There are certain rules that tend to be followed for theme tunes. The first is that you get a two to three minute piece of soaring orchestral music designed to introduce your characters and lay out your fictional stall. The second, which really began to get popular through JJ Abrams’ TV shows, is the single note sting. You strike a chord,musically and visually, you throw a single title card out and up you get and off at the gallop. The third is to take a thematically appropriate song and attach it to the show. All of them work, all of them have been used countless times.
Alphas does none of them.
[youtube http://www.youtube.com/watch?v=mOYZIX5EjLI]
Instead, the first thing you get is chunky, crunchy blues electric guitar. It actually made me sit up straighter the first time I heard it because I was so used to the music in a superhuman show being orchestra, sweeping and dull. Straight away, this is different, a little crumpled, a little angry. This isn’t X-Men, this isn’t Heroes.

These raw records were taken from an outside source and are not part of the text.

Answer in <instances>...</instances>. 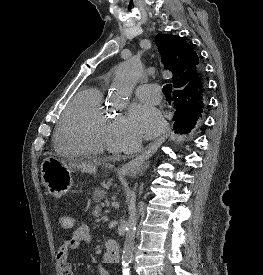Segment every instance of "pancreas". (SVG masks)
Wrapping results in <instances>:
<instances>
[{"label": "pancreas", "mask_w": 263, "mask_h": 275, "mask_svg": "<svg viewBox=\"0 0 263 275\" xmlns=\"http://www.w3.org/2000/svg\"><path fill=\"white\" fill-rule=\"evenodd\" d=\"M104 195H105V192L97 190V191L94 192L93 200L95 202L99 203L101 201V199L104 197ZM101 213H102V205L101 204H97L96 207H95V209L92 212V215L95 218H99L101 216Z\"/></svg>", "instance_id": "obj_1"}]
</instances>
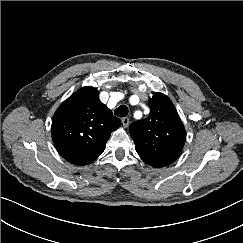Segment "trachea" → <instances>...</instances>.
<instances>
[{"label": "trachea", "instance_id": "1", "mask_svg": "<svg viewBox=\"0 0 243 243\" xmlns=\"http://www.w3.org/2000/svg\"><path fill=\"white\" fill-rule=\"evenodd\" d=\"M114 114L118 117H125L128 115V108L125 105L119 106L115 111Z\"/></svg>", "mask_w": 243, "mask_h": 243}]
</instances>
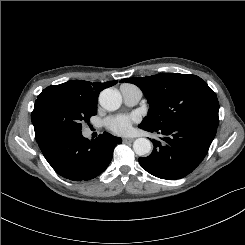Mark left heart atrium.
Returning <instances> with one entry per match:
<instances>
[{"instance_id": "1", "label": "left heart atrium", "mask_w": 245, "mask_h": 245, "mask_svg": "<svg viewBox=\"0 0 245 245\" xmlns=\"http://www.w3.org/2000/svg\"><path fill=\"white\" fill-rule=\"evenodd\" d=\"M136 120L135 116L120 114L108 117L104 124L111 132L117 135H125L130 132L132 123Z\"/></svg>"}]
</instances>
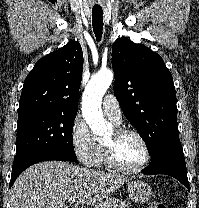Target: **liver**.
<instances>
[{"instance_id":"6515ba94","label":"liver","mask_w":199,"mask_h":208,"mask_svg":"<svg viewBox=\"0 0 199 208\" xmlns=\"http://www.w3.org/2000/svg\"><path fill=\"white\" fill-rule=\"evenodd\" d=\"M130 179L93 171L66 162L48 161L26 169L11 190V208H68L75 197L80 204H95L110 197Z\"/></svg>"}]
</instances>
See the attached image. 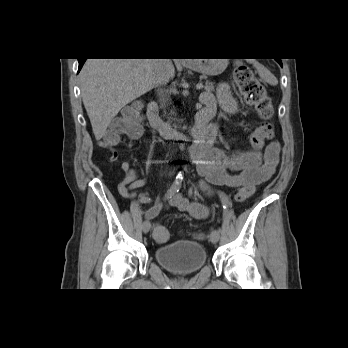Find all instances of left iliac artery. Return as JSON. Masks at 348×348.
I'll use <instances>...</instances> for the list:
<instances>
[{
    "label": "left iliac artery",
    "mask_w": 348,
    "mask_h": 348,
    "mask_svg": "<svg viewBox=\"0 0 348 348\" xmlns=\"http://www.w3.org/2000/svg\"><path fill=\"white\" fill-rule=\"evenodd\" d=\"M222 202H223V214H228V210H230V206H231V201L229 200L226 194L222 195Z\"/></svg>",
    "instance_id": "44dca946"
}]
</instances>
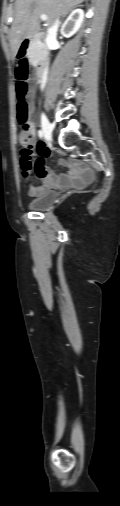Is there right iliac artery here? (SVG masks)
I'll return each instance as SVG.
<instances>
[{
    "label": "right iliac artery",
    "mask_w": 120,
    "mask_h": 506,
    "mask_svg": "<svg viewBox=\"0 0 120 506\" xmlns=\"http://www.w3.org/2000/svg\"><path fill=\"white\" fill-rule=\"evenodd\" d=\"M38 135H39V137L42 139V138H43V136H44L43 131H42V130H39V131H38Z\"/></svg>",
    "instance_id": "1"
}]
</instances>
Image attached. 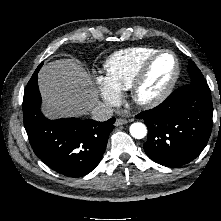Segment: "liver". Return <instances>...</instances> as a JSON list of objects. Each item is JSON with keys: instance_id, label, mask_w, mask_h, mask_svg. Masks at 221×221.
<instances>
[{"instance_id": "1", "label": "liver", "mask_w": 221, "mask_h": 221, "mask_svg": "<svg viewBox=\"0 0 221 221\" xmlns=\"http://www.w3.org/2000/svg\"><path fill=\"white\" fill-rule=\"evenodd\" d=\"M43 113L50 119L79 117L98 102L90 74L75 59H60L44 65L38 74Z\"/></svg>"}]
</instances>
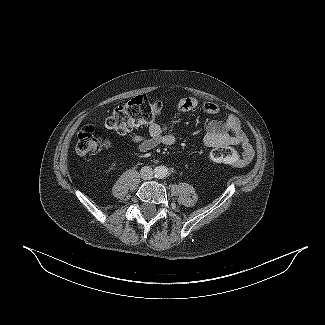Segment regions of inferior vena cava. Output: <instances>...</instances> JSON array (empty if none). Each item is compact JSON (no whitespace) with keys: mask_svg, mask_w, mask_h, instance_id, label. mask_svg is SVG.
<instances>
[{"mask_svg":"<svg viewBox=\"0 0 325 325\" xmlns=\"http://www.w3.org/2000/svg\"><path fill=\"white\" fill-rule=\"evenodd\" d=\"M140 175L143 180H151L154 175V170L150 166H144L140 170Z\"/></svg>","mask_w":325,"mask_h":325,"instance_id":"602c4592","label":"inferior vena cava"}]
</instances>
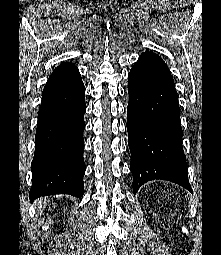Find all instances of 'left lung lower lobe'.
I'll use <instances>...</instances> for the list:
<instances>
[{"label":"left lung lower lobe","mask_w":221,"mask_h":255,"mask_svg":"<svg viewBox=\"0 0 221 255\" xmlns=\"http://www.w3.org/2000/svg\"><path fill=\"white\" fill-rule=\"evenodd\" d=\"M128 80L133 193L155 179L174 182L192 192L182 147L178 96L167 65L157 54L142 53Z\"/></svg>","instance_id":"left-lung-lower-lobe-1"}]
</instances>
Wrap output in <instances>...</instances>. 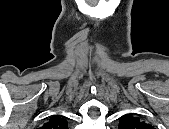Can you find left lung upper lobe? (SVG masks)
Returning a JSON list of instances; mask_svg holds the SVG:
<instances>
[{
    "label": "left lung upper lobe",
    "instance_id": "left-lung-upper-lobe-1",
    "mask_svg": "<svg viewBox=\"0 0 169 129\" xmlns=\"http://www.w3.org/2000/svg\"><path fill=\"white\" fill-rule=\"evenodd\" d=\"M119 129H153V127L140 121L138 117L126 114L120 120Z\"/></svg>",
    "mask_w": 169,
    "mask_h": 129
}]
</instances>
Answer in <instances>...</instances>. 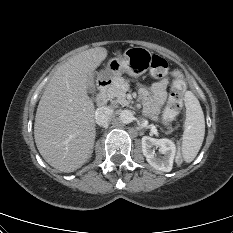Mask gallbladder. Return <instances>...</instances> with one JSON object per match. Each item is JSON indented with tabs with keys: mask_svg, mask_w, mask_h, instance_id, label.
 Instances as JSON below:
<instances>
[{
	"mask_svg": "<svg viewBox=\"0 0 233 233\" xmlns=\"http://www.w3.org/2000/svg\"><path fill=\"white\" fill-rule=\"evenodd\" d=\"M87 92L90 94L91 98L94 99L96 96V88L93 85L88 86Z\"/></svg>",
	"mask_w": 233,
	"mask_h": 233,
	"instance_id": "gallbladder-1",
	"label": "gallbladder"
}]
</instances>
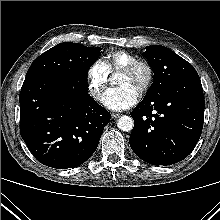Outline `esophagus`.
I'll use <instances>...</instances> for the list:
<instances>
[{"label":"esophagus","mask_w":220,"mask_h":220,"mask_svg":"<svg viewBox=\"0 0 220 220\" xmlns=\"http://www.w3.org/2000/svg\"><path fill=\"white\" fill-rule=\"evenodd\" d=\"M111 116H112V118L116 119V118L120 117L121 114L120 113H116V112H112Z\"/></svg>","instance_id":"34e87169"}]
</instances>
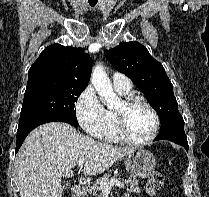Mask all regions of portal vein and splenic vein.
Wrapping results in <instances>:
<instances>
[{
  "label": "portal vein and splenic vein",
  "instance_id": "18ae733b",
  "mask_svg": "<svg viewBox=\"0 0 209 197\" xmlns=\"http://www.w3.org/2000/svg\"><path fill=\"white\" fill-rule=\"evenodd\" d=\"M84 163H85V159L84 158L79 159L78 167H82L84 165ZM114 185L119 187V188H123L124 187V183L123 182H120V181L115 180V179L111 180L110 182L109 181H100V188L104 192H109Z\"/></svg>",
  "mask_w": 209,
  "mask_h": 197
}]
</instances>
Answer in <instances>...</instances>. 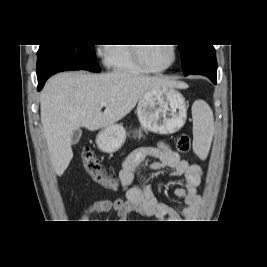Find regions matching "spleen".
Here are the masks:
<instances>
[{"label":"spleen","instance_id":"obj_1","mask_svg":"<svg viewBox=\"0 0 267 267\" xmlns=\"http://www.w3.org/2000/svg\"><path fill=\"white\" fill-rule=\"evenodd\" d=\"M213 125V114L207 106H204L200 113L194 115L193 149L202 159L206 158L208 154L213 137Z\"/></svg>","mask_w":267,"mask_h":267}]
</instances>
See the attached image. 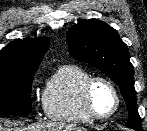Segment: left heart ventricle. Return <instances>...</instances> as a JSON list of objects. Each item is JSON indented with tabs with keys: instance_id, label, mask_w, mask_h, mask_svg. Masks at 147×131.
Listing matches in <instances>:
<instances>
[{
	"instance_id": "obj_1",
	"label": "left heart ventricle",
	"mask_w": 147,
	"mask_h": 131,
	"mask_svg": "<svg viewBox=\"0 0 147 131\" xmlns=\"http://www.w3.org/2000/svg\"><path fill=\"white\" fill-rule=\"evenodd\" d=\"M91 100L94 110L101 115L111 112L115 106L114 93L104 82H97L93 86Z\"/></svg>"
}]
</instances>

This is six thousand miles of bad road and tough decisions in musical form.
Then the lyrics kick in. ‘Don’t take no for an answer’ is essentially the mission statement of the show; good people in an odd situation who are overlooked or ignored. This isn’t a show about people defending a world that hates and fears them, it’s a show about normal people locked out of normal lives by the one odd thing they can do, the one blemish, the one defining quality. It’s no accident I suspect that the characters we see most of in the opening credits are Bill, Rachel and Gary. One is perennially grumpy about losing his old life and channels that into his strength, another is constantly overwhelmed by her enhanced senses and the third is so entranced by the web of signal only he can see that he’s functionally autistic. None of them are ‘normal’, none of them are entirely happy with their abilities and all of them have the choice of trying to ignore what they are, of saying no. But like the song says, they don’t take no for an answer. The same lyric fits beautifully into the other characters, Nina and Hicks’ backstories too. One can ‘push’ people into telling her whatever they want and the other has perfect aim and crippling self doubt. Nina’s ability is built around not letting people refuse her, and Hicks’ ability is crippled by his inability to believe in himself. This is the world of the show in a single lyric and a single, gloriously raucous, crumpled ‘bad man walking’ piece of guitar work. The whole thing culminates in the line:
‘People don’t understand, people like me.’
And more of that crunchy guitar. It’s a deliciously ambiguous line to close on, that refers to three separate levels of meaning in the show. The first is the traditional ‘hates and fears them’ aspect of stories like this, with time and again the show proving that the only people who really understand the Alphas are other Alphas. The second layer of meaning is both more ambiguous and more sinister, with the implication that Doctor Rosen is far less knowledgeable about them than he thinks he is and the dangers inherent in that. The show, certainly at the point I’ve watched up to so far, takes great pains to show that the Alpha field team is, potentially, incredibly dangerous and that Rosen is operating on the bare bleeding edge of safety. The theme tune acknowledges this at the same time as layering in a third, equally ambiguous level of meaning. The line can also be read as ‘People don’t understand. People like ME.’. In other words, the theme tune is looking at the Alphas from the outside rather than the inside, with the implied hostility that comes with that and the tacit acknowledgement that they’re outsiders to the point where even they’re own theme music is distanced from them. It’s a remarkably clever piece of narrative commentary that tops off one of the best, most succinct pieces of theme music in recent years. The Alphas theme tells you everything you need to know, sets the tone for the show and keys you into the ambiguities that lie at the show’s heart and does it all in under a minute. Elegant,economic and indidividualistic it’s the perfect encapsulation of the show itself.